Task: Reproduce exactly, from the data that follows, the line with "Reserveer vervoer", the line with "Noodzakelijke cookies", and every line that lies between them.

---------------

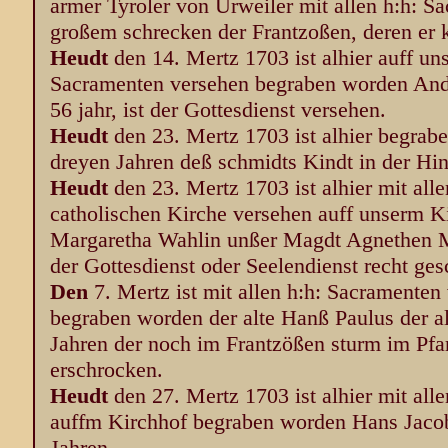
armer Tyroler von Urweiler mit allen h:h: S
großem schrecken der Frantzoßen, deren er 
Heudt
den 14. Mertz 1703 ist alhier auff un
Sacramenten versehen begraben worden And
56 jahr, ist der Gottesdienst versehen.
Heudt
den 23. Mertz 1703 ist alhier begrab
dreyen Jahren deß schmidts Kindt in der Hin
Heudt
den 23. Mertz 1703 ist alhier mit all
catholischen Kirche versehen auff unserm 
Margaretha Wahlin unßer Magdt Agnethen Mu
der Gottesdienst oder Seelendienst recht ges
Den
7. Mertz ist mit allen h:h: Sacramenten
begraben worden der alte Hanß Paulus der a
Jahren der noch im Frantzößen sturm im Pfa
erschrocken.
Heudt
den 27. Mertz 1703 ist alhier mit all
auffm Kirchhof begraben worden Hans Jacob
Jahren.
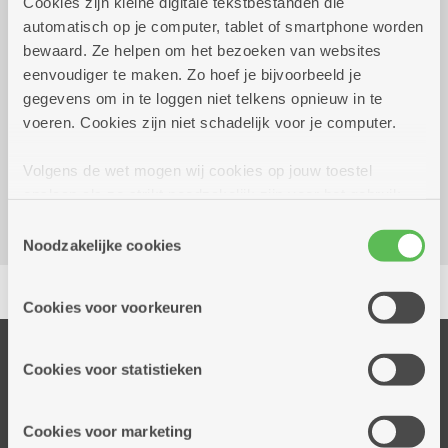
Cookies zijn kleine digitale tekstbestanden die
automatisch op je computer, tablet of smartphone worden
dinsdag 8 september
11.00 uur tot 16.00
bewaard. Ze helpen om het bezoeken van websites
2026
uur
eenvoudiger te maken. Zo hoef je bijvoorbeeld je
gegevens om in te loggen niet telkens opnieuw in te
Reserveer vervoer
voeren. Cookies zijn niet schadelijk voor je computer.
Dienstencentrum Portugesehof
Volgens de wet mogen wij cookies op jouw toestel
Portugesestraat 1
opslaan als ze strikt noodzakelijk zijn voor het gebruik
2660 Hoboken
van de site, dat kan je niet weigeren. Voor andere soorten
Toestemmingsselectie
cookies hebben we jouw toestemming nodig. Sommige
Noodzakelijke cookies
cookies worden geplaatst door derde partijen die een
Delen
dienst aanbieden op onze pagina's. We delen zo
Cookies voor voorkeuren
informatie over jouw (geanonimiseerd) gebruik van onze
site voor social media, advertenties en analyse. Deze
Onze diensten
partners kunnen deze gegevens combineren met andere
Cookies voor statistieken
Thuisdiensten
informatie die je aan hen verstrekte.
Dienstencentra
Cookies voor marketing
Assistentiewoningen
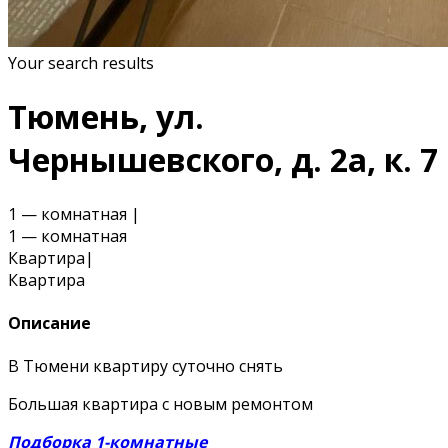
Your search results
Тюмень, ул.
Чернышевского, д. 2а, к. 7
1 — комнатная
|
1 — комнатная
Квартира
|
Квартира
Описание
В Тюмени квартиру суточно снять
Большая квартира с новым ремонтом
Подборка 1-комнатные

---------------

Written answer:
Reserveer vervoer
voeren. Cookies zijn niet schadelijk voor je computer.
Dienstencentrum Portugesehof
Volgens de wet mogen wij cookies op jouw toestel
Portugesestraat 1
opslaan als ze strikt noodzakelijk zijn voor het gebruik
2660 Hoboken
van de site, dat kan je niet weigeren. Voor andere soorten
Toestemmingsselectie
cookies hebben we jouw toestemming nodig. Sommige
Noodzakelijke cookies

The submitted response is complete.